What is a Clustered Index?
A clustered index determines the physical storage order of the rows in a table. The table data itself is stored in the leaf nodes of a B+ tree, sorted by the clustering key. Because data can only be physically sorted one way, a table can have at most one clustered index.
How it works
In a clustered index (also called an index-organized table), the B+ tree's leaf nodes do not just contain pointers — they contain the actual row data. The internal nodes contain separator keys that guide searches down to the correct leaf page. This means a lookup by the clustering key traverses the B+ tree and lands directly on the data — no extra lookup needed.
InnoDB and the Primary Key
In MySQL's InnoDB storage engine, the primary key IS the clustered index. When you define PRIMARY KEY (id), InnoDB physically organizes the table data in a B+ tree sorted by id. Every InnoDB table is an index-organized table. If you do not define a primary key, InnoDB first tries to use a unique NOT NULL index. If none exists, it creates a hidden 6-byte internal row ID and clusters on that.
Range Scans and Sequential I/O
The killer advantage of clustered indexes is range queries on the clustering key. A query like SELECT * FROM orders WHERE order_date BETWEEN '2024-01-01' AND '2024-01-31' (when order_date is the clustering key) reads a contiguous run of leaf pages — pure sequential I/O. This is dramatically faster than random I/O to scattered heap pages.
Heap Table vs Index-Organized Table
A heap table stores rows in no particular order (insert anywhere there is space). A lookup by any column requires either a full scan or a secondary index that points to the physical row location (RID). PostgreSQL uses heap tables by default — the primary key is just a regular B-tree index whose leaf nodes point to heap tuple locations (ctid).
An index-organized table (InnoDB, Oracle IOT, SQL Server clustered table) stores rows sorted in the B+ tree. The tradeoff: inserts into the middle of the sort order may cause page splits (expensive), and the table is optimized for one access pattern (the clustering key) at the expense of others.
Page Splits
When a new row must be inserted into a full leaf page (because it belongs in the middle of the sorted order), the database performs a page split: allocating a new page and distributing half the entries to each page. Page splits cause random I/O and fragmentation. This is why auto-increment integer primary keys are popular — they always append to the end, avoiding splits.

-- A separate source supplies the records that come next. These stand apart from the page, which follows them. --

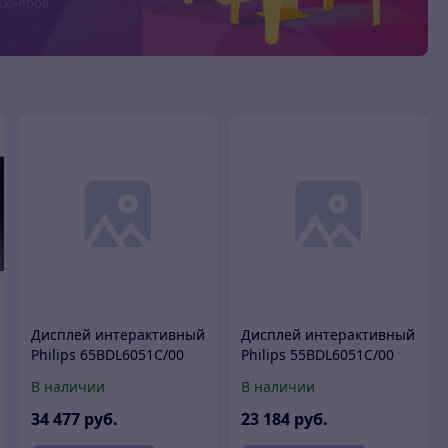
Дисплей интерактивный
Дисплей интерактивный
Philips 65BDL6051C/00
Philips 55BDL6051C/00
В наличии
В наличии
34 477
руб.
23 184
руб.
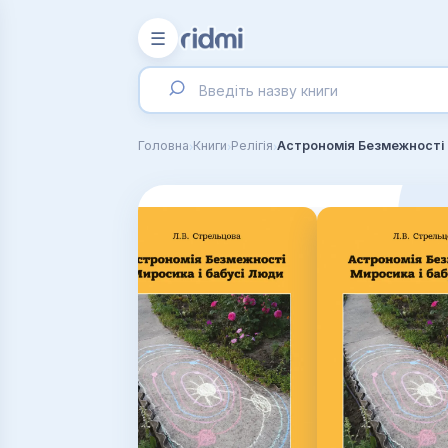
☰
›
›
›
Головна
Книги
Релігія
Астрономія Безмежності 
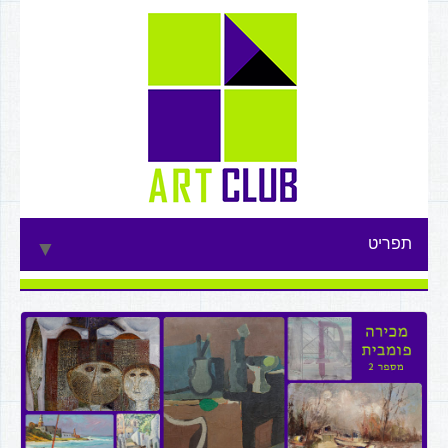
תפריט
▼
▼
▼
▼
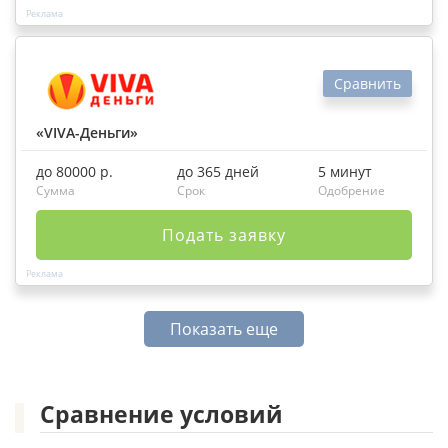
Сравнить
«VIVA-Деньги»
до 80000 р.
до 365 дней
5 минут
Сумма
Срок
Одобрение
Подать заявку
Показать еще
Сравнение условий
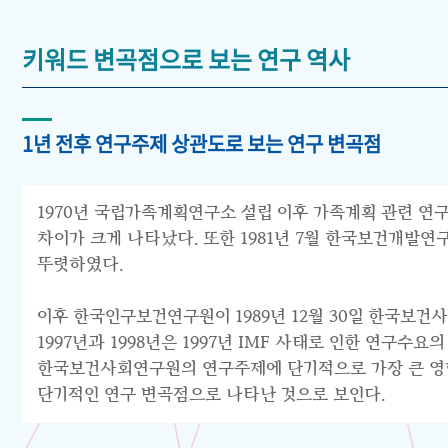
키워드 변곡점으로 보는 연구 역사
1년 전후 연구주제 상관도로 보는 연구 변곡점
1970년 국립가족계획연구소 설립 이후 가족계획 관련 연구
차이가 크게 나타났다. 또한 1981년 7월 한국보건개발
뚜렷하였다.
이후 한국인구보건연구원이 1989년 12월 30일 한국보건
1997년과 1998년은 1997년 IMF 사태로 인한 연구
한국보건사회연구원의 연구주제에 단기적으로 가장 큰 영향을
단기적인 연구 변곡점으로 나타난 것으로 보인다.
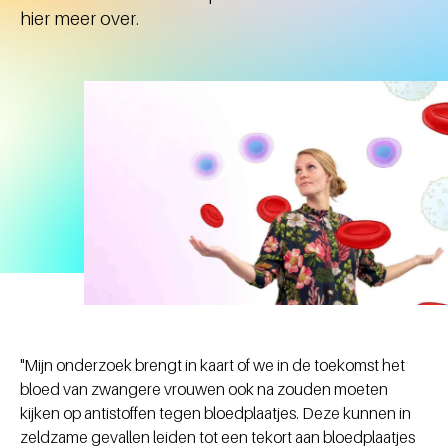
hier meer over.
"Mijn onderzoek brengt in kaart of we in de toekomst het
bloed van zwangere vrouwen ook na zouden moeten
kijken op antistoffen tegen bloedplaatjes. Deze kunnen in
zeldzame gevallen leiden tot een tekort aan bloedplaatjes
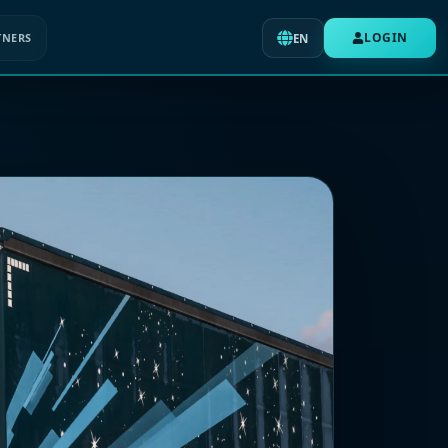
LOGIN
TNERS
EN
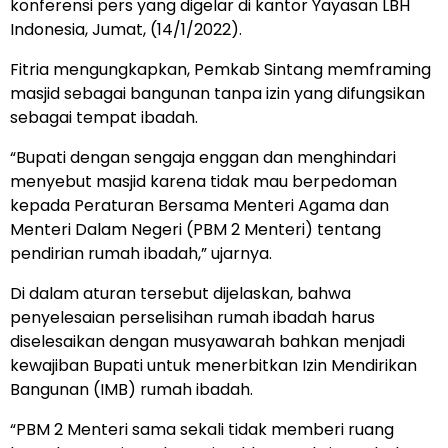
konferensi pers yang digelar di kantor Yayasan LBH
Indonesia, Jumat, (14/1/2022).
Fitria mengungkapkan, Pemkab Sintang memframing
masjid sebagai bangunan tanpa izin yang difungsikan
sebagai tempat ibadah.
“Bupati dengan sengaja enggan dan menghindari
menyebut masjid karena tidak mau berpedoman
kepada Peraturan Bersama Menteri Agama dan
Menteri Dalam Negeri (PBM 2 Menteri) tentang
pendirian rumah ibadah,” ujarnya.
Di dalam aturan tersebut dijelaskan, bahwa
penyelesaian perselisihan rumah ibadah harus
diselesaikan dengan musyawarah bahkan menjadi
kewajiban Bupati untuk menerbitkan Izin Mendirikan
Bangunan (IMB) rumah ibadah.
“PBM 2 Menteri sama sekali tidak memberi ruang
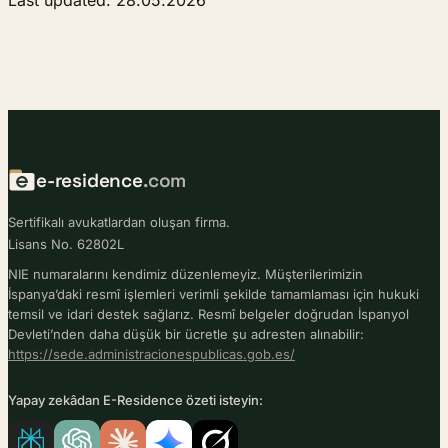
Last updated: 28.05.2026
e-residence
.com
Sertifikalı avukatlardan oluşan firma.
Lisans No. 62802L
NIE numaralarını kendimiz düzenlemeyiz. Müşterilerimizin
İspanya’daki resmî işlemleri verimli şekilde tamamlaması için hukuki
temsil ve idari destek sağlarız. Resmî belgeler doğrudan İspanyol
Devleti’nden daha düşük bir ücretle şu adresten alınabilir:
https://sede.administracionespublicas.gob.es/
Yapay zekâdan E-Residence özeti isteyin:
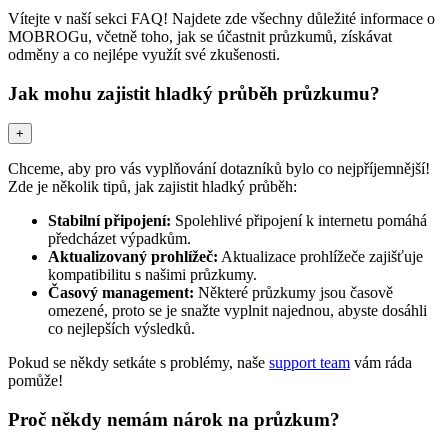
Vítejte v naší sekci FAQ! Najdete zde všechny důležité informace o
MOBROGu, včetně toho, jak se účastnit průzkumů, získávat
odměny a co nejlépe využít své zkušenosti.
Jak mohu zajistit hladký průběh průzkumu?
+
Chceme, aby pro vás vyplňování dotazníků bylo co nejpříjemnější!
Zde je několik tipů, jak zajistit hladký průběh:
Stabilní připojení:
Spolehlivé připojení k internetu pomáhá
předcházet výpadkům.
Aktualizovaný prohlížeč:
Aktualizace prohlížeče zajišťuje
kompatibilitu s našimi průzkumy.
Časový management:
Některé průzkumy jsou časově
omezené, proto se je snažte vyplnit najednou, abyste dosáhli
co nejlepších výsledků.
Pokud se někdy setkáte s problémy, naše
support team
vám ráda
pomůže!
Proč někdy nemám nárok na průzkum?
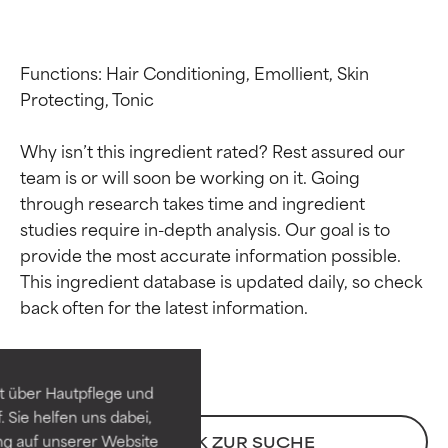
Functions: Hair Conditioning, Emollient, Skin 
Protecting, Tonic

Why isn’t this ingredient rated? Rest assured our 
team is or will soon be working on it. Going 
through research takes time and ingredient 
studies require in-depth analysis. Our goal is to 
provide the most accurate information possible. 
Bewertung der
Bewertung der
This ingredient database is updated daily, so check 
Inhaltsstoffe
Inhaltsstoffe
SEHR GUT
SEHR GUT
t über Hautpflege und
Erwiesen und durch
Erwiesen und durch
 Sie helfen uns dabei,
unabhängige Studien belegt.
unabhängige Studien belegt.
ng auf unserer Website
ZURÜCK ZUR SUCHE
Hervorragender Wirkstoff für
Hervorragender Wirkstoff für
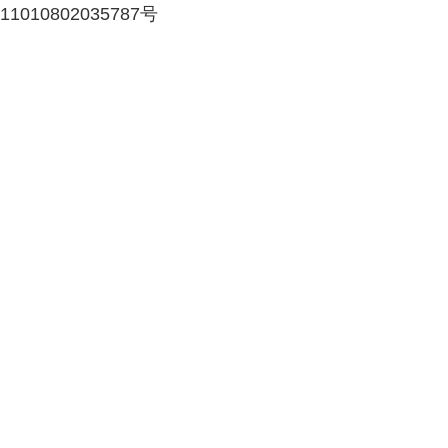
11010802035787号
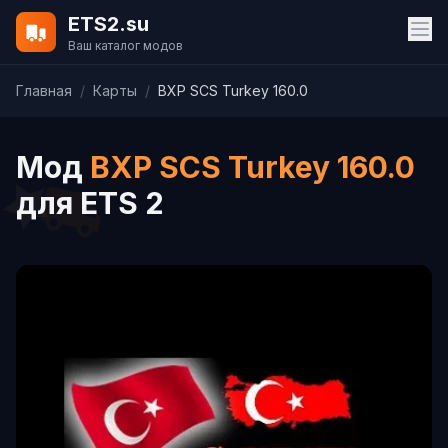
ETS2.su
Ваш каталог модов
Главная
/
Карты
/
BXP SCS Turkey 160.0
Мод
BXP SCS Turkey 160.0
для ETS 2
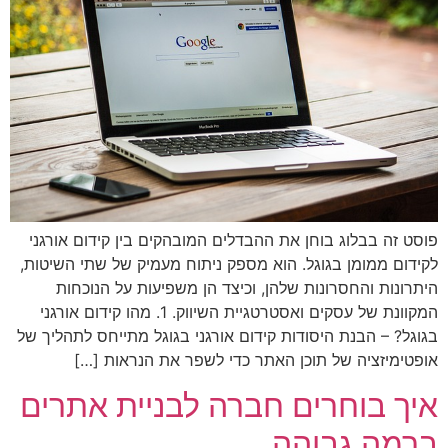
פוסט זה בבלוג בוחן את ההבדלים המובהקים בין קידום אורגני
לקידום ממומן בגוגל. הוא מספק ניתוח מעמיק של שתי השיטות,
היתרונות והחסרונות שלהן, וכיצד הן משפיעות על הנוכחות
המקוונת של עסקים ואסטרטגיית השיווק. 1. מהו קידום אורגני
בגוגל? – הבנת היסודות קידום אורגני בגוגל מתייחס לתהליך של
אופטימיזציה של תוכן האתר כדי לשפר את הנראות […]
איך בוחרים חברה לבניית אתרים
ברמה גבוהה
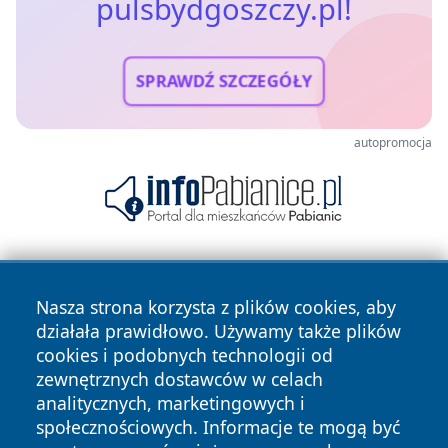
pulsbydgoszczy.pl!
SPRAWDŹ SZCZEGÓŁY
autopromocja
Nasza strona korzysta z plików cookies, aby
działała prawidłowo. Używamy także plików
cookies i podobnych technologii od
zewnętrznych dostawców w celach
Copyright © 2026 pulsbydgoszczy.pl Wszystkie prawa
analitycznych, marketingowych i
zastrzeżone.
społecznościowych. Informacje te mogą być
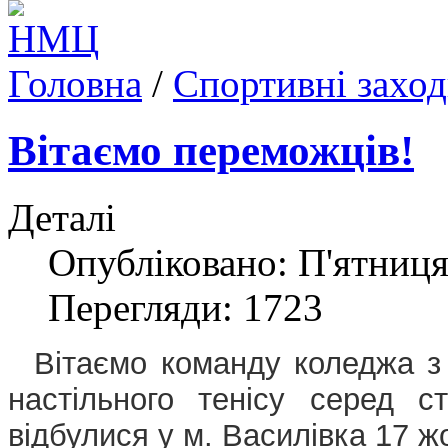
Головна
/
Спортивні захо
Вітаємо переможців!
Деталі
Опубліковано: П'ятниця
Перегляди: 1723
Вітаємо команду коледжа з 
настільного тенісу серед сту
відбулися у м. Василівка 17 ж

Real-Life: InnoDB Table Storage
Consider an e-commerce orders table in MySQL InnoDB:
CREATE TABLE orders (
order_id INT AUTO_INCREMENT PRIMARY KEY,
customer_id INT,
order_date DATE,
total DECIMAL(10,2)
);
What happens internally:
- InnoDB creates a B+ tree clustered on
order_id. - Leaf nodes contain the full rows: (order_id, customer_id, order_date, total).
- Because
order_idauto-increments, new rows always append to the rightmost leaf — no page splits.
Fast range scan:
SELECT * FROM orders WHERE order_id BETWEEN 1000 AND 2000 reads a contiguous chunk of leaf pages. Sequential I/O — very fast.
Slow range scan on non-clustering key:
SELECT * FROM orders WHERE customer_id BETWEEN 100 AND 200 cannot use the clustered order. Without a secondary index on customer_id, this is a full table scan.
Why UUID primary keys hurt InnoDB: UUIDs are random, so inserts land in random positions within the B+ tree, causing constant page splits and fragmentation. Auto-increment integers always go to the end — sequential inserts, no splits.